Nelson: Ah, if I did, it would ruin some of the surprises, and let’s just say there are a few! One thing I will say is that I’m very excited about the JH Williams front cover.
Thomas: Is he going to your permanent cover guy?
Nelson: Alas, no! But I really want Juan to do the covers, and I think he does too. Juan is a terrific artist, and it’s only a matter of time before he’s a huge name. His covers are fantastic and I want to showcase him as much as possible. Not that I’m not extremely grateful to and admiring of JH Williams! It’s a huge boost for Rex Mundi, and he’s one of my favorite artists, so it’s a dream come true all around, to be honest.

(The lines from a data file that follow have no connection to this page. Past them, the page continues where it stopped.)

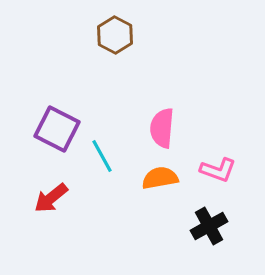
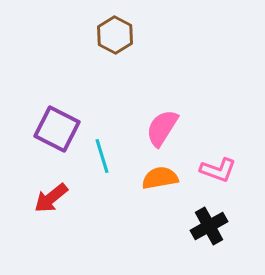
pink semicircle: rotated 27 degrees clockwise
cyan line: rotated 12 degrees clockwise
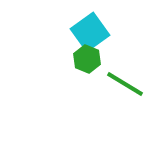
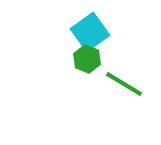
green line: moved 1 px left
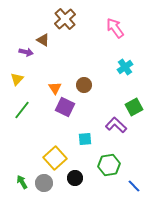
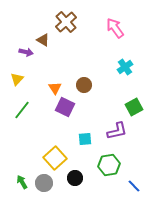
brown cross: moved 1 px right, 3 px down
purple L-shape: moved 1 px right, 6 px down; rotated 125 degrees clockwise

Ferreyra: Well, doing the covers is one of the most important things for me, and one of the tasks I enjoy the most, because it’s totally different from doing interior work. I don’t have to worry about pacing, storytelling, or even the colors, because I can use whatever colors, settings, or situations, that fit into the design.
For the Rex Mundi covers, each time I try to come up with an original approach, at least original in relation to my work. The first cover I made was for issue 16, and in that issue Julien meets Isabelle, and there’s a definite chemistry between the two, so I came up with a very romantic cover that was based on Alfonse Mucha’s work, and because he did all the lettering himself, I even drew the logo, our names, the prices etc, all by hand.

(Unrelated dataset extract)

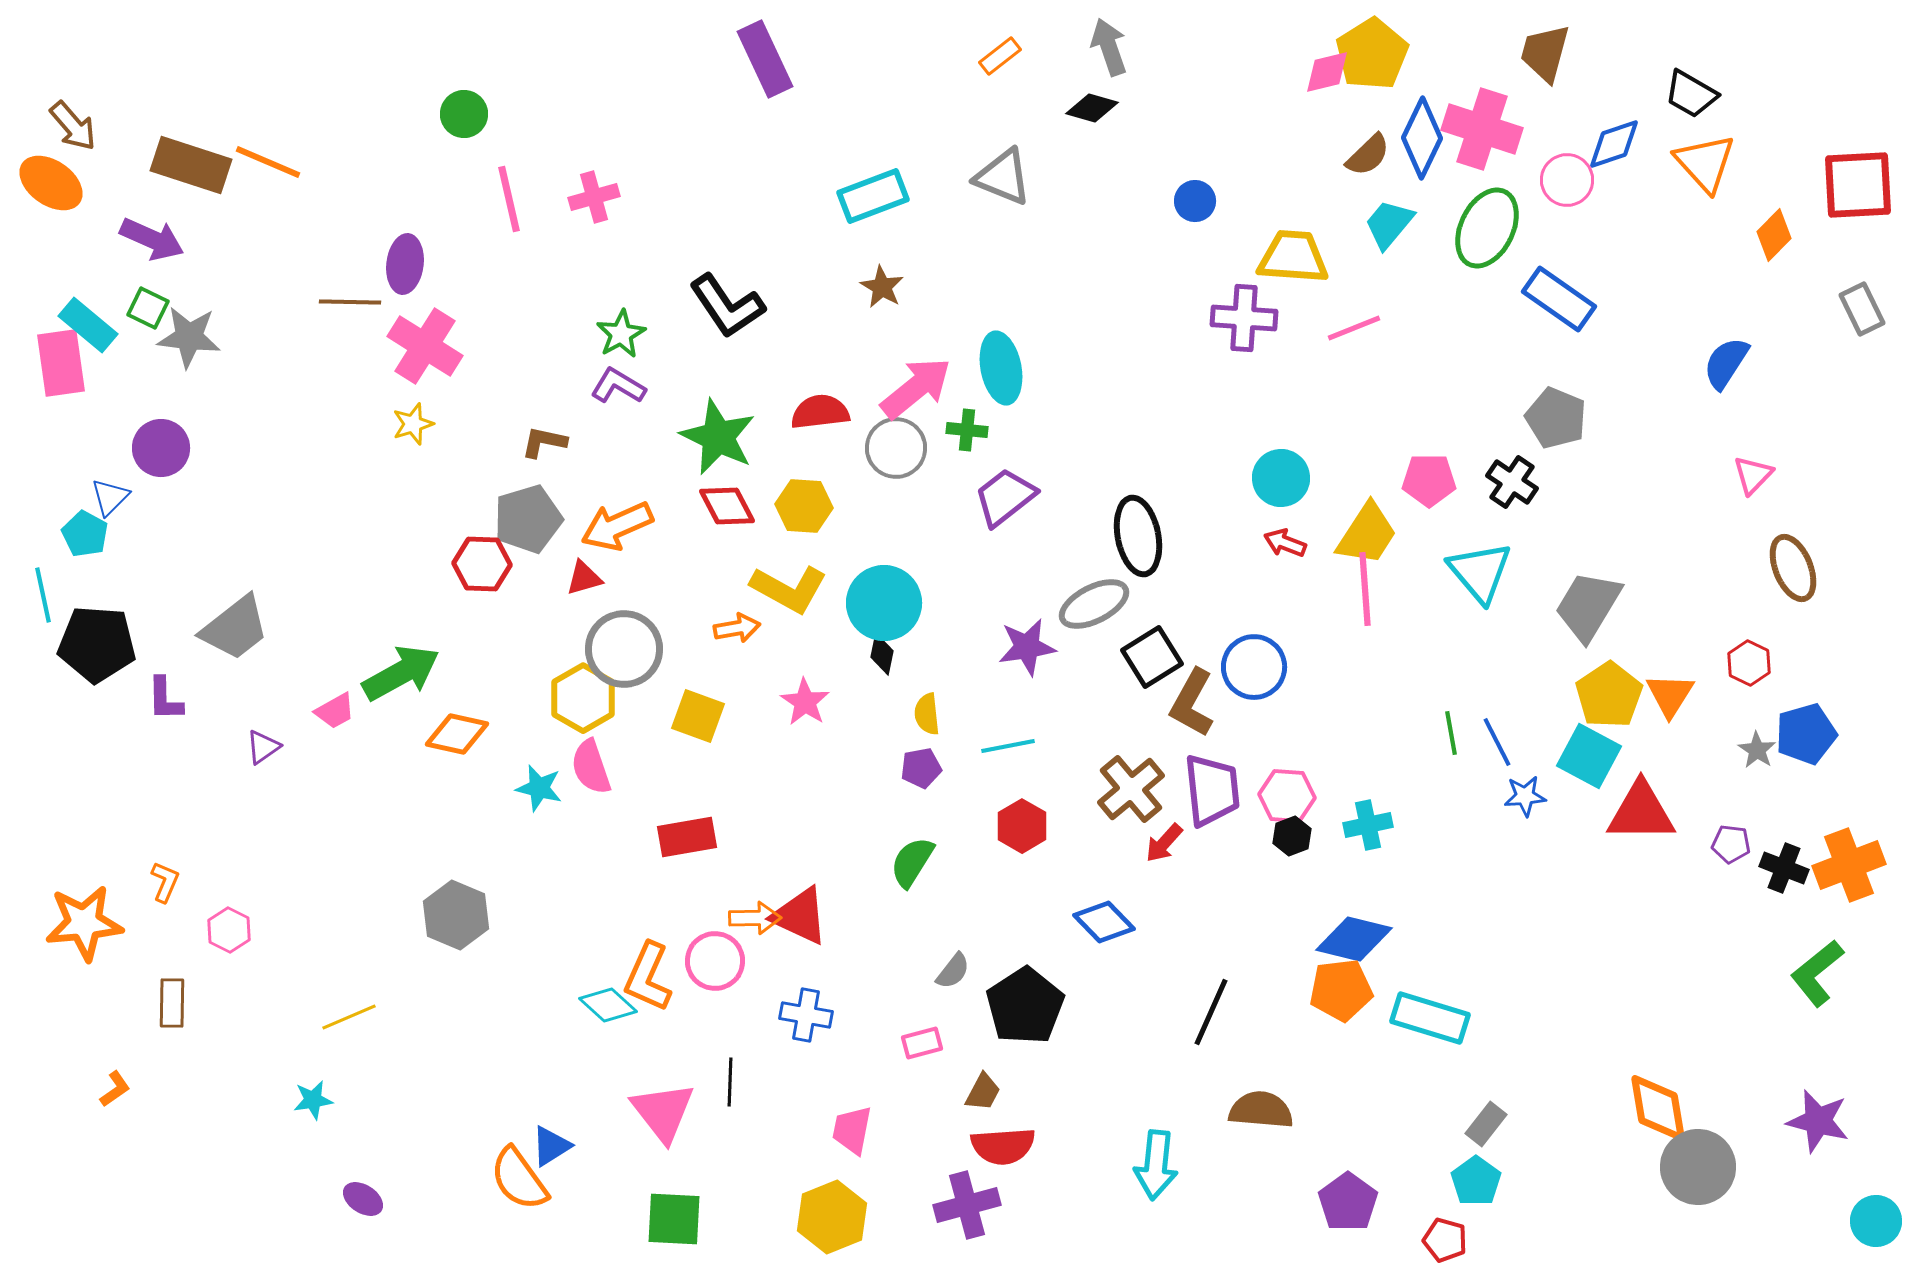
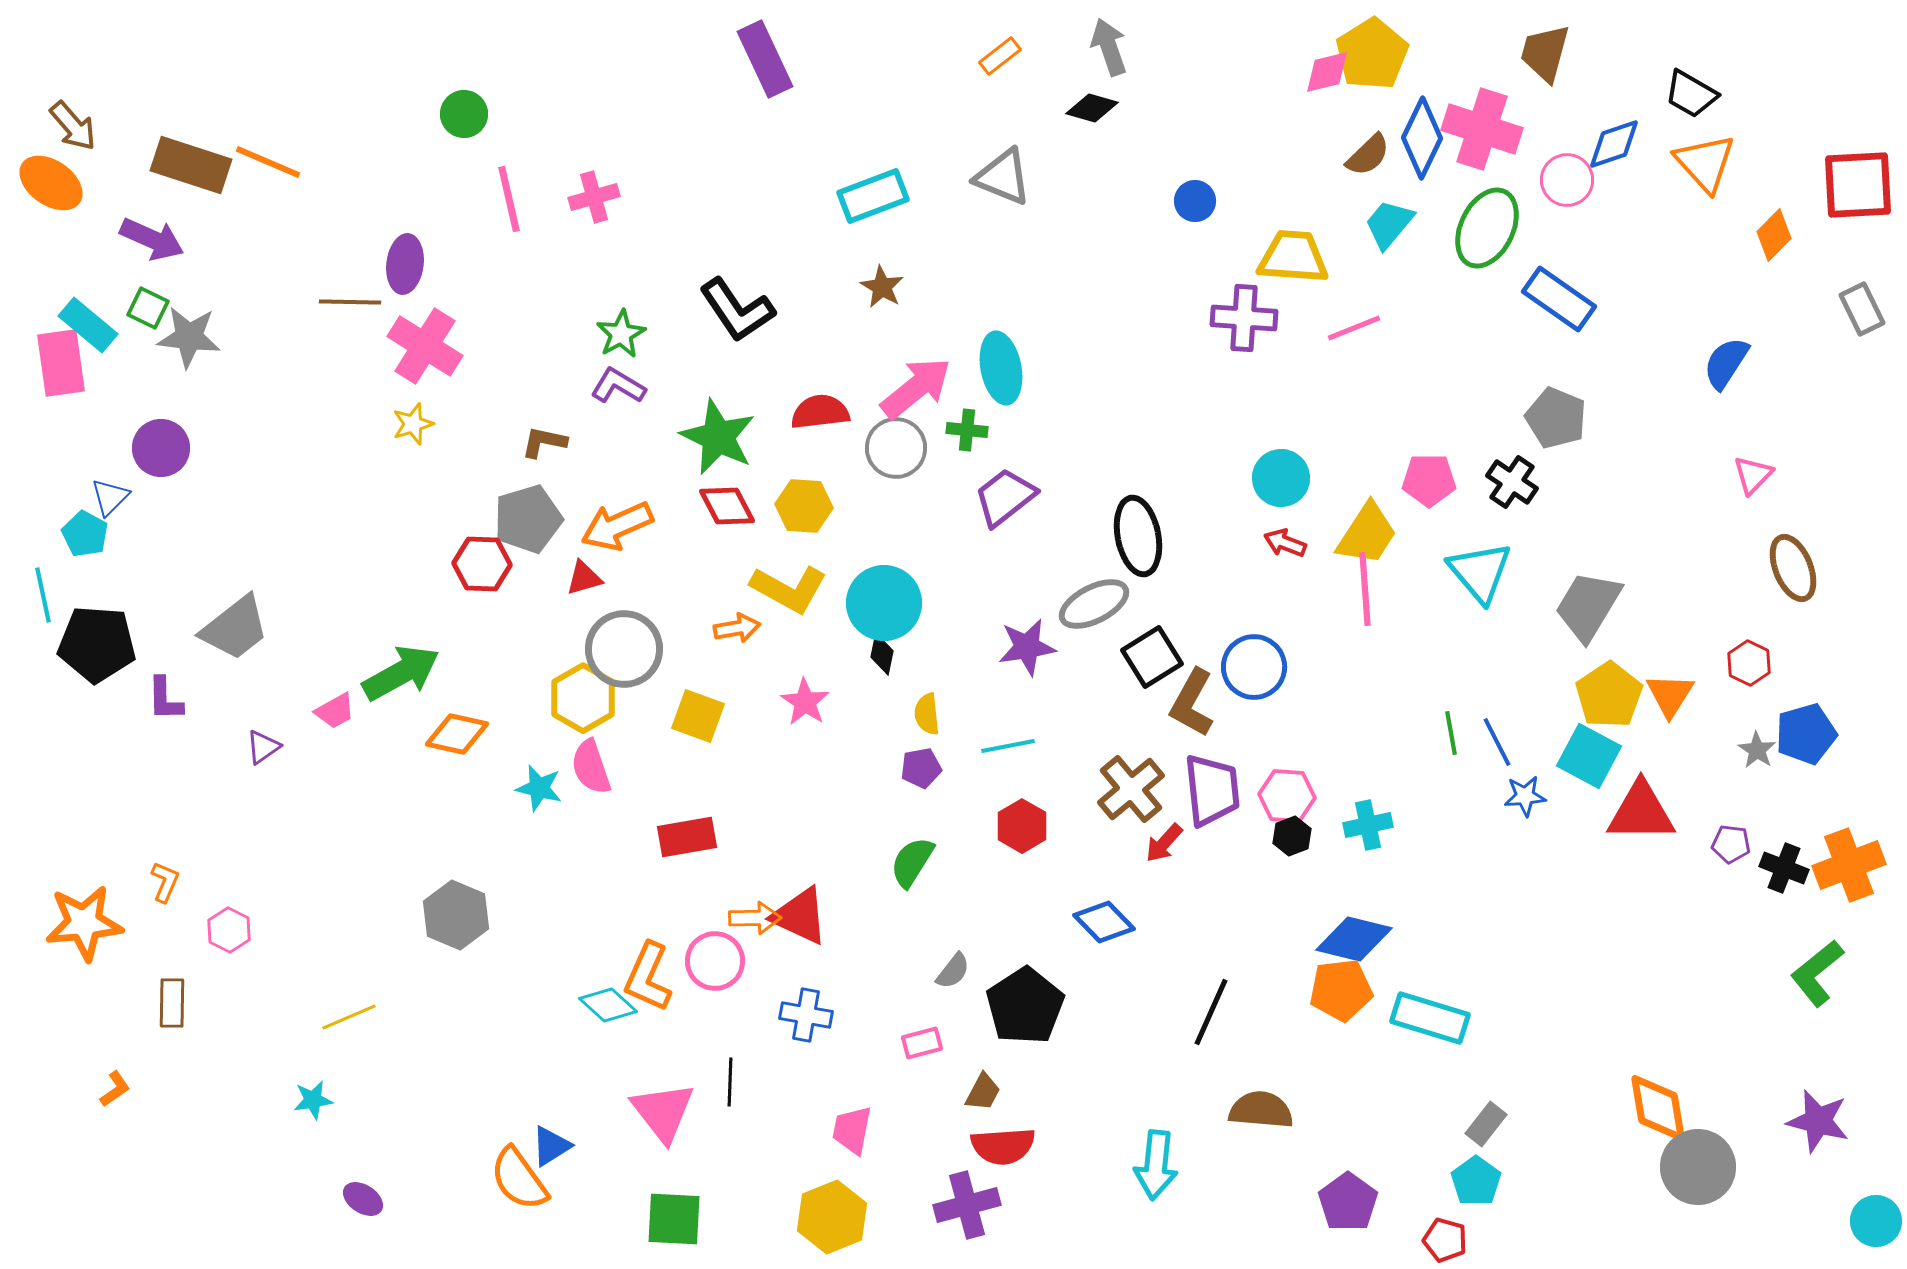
black L-shape at (727, 306): moved 10 px right, 4 px down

The second cover is much more iconic, and makes a direct link between Jesus and Lorraine, with Julien in that issue making a bloodline connection between the two. So, I used the blood as the main visual, and played that up, suggesting Lorraine wants to be “The King of the World”.
Thomas: Arvid, if you had to describe “King of the World” to someone that’s never read it, how would you do it, and are you taking any additional steps to ensure that someone can jump onboard the first DH issue, and have more than enough to maintain their interest?

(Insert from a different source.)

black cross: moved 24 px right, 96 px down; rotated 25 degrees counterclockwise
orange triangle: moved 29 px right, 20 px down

Nelson: It’s hard to fit in really detailed plot synopses into a 32-page comic book. I do the best I can, but I can’t include silly expository conversations in the beginning of every issue, as it would destroy the flow of the story. The synopses I put at the front of single issues really assume you know what’s going on. They’re just refreshers.
As to helping people jump on board, I offer the first issue of Rex Mundi online for free, at www.rexmundi.net. If you read that and like it, you can track down the single issues or get the first trade paperback. If you like the first trade paperback, you can get the second. I think that’s the best way, given the nature of the story I’m telling.
I know in my heart Rex Mundi is one of the best comics being produced today, and nearly everyone who reads it tells me, “I don’t know why more people aren’t reading this,” and Dark Horse is fully committed to finishing the story. It’s going to mean the end to a couple of my struggles, and finally, I can just focus on the writing. The story itself has just turned a corner, and longtime readers and newcomers alike are in for a lot of action and a lot of surprises.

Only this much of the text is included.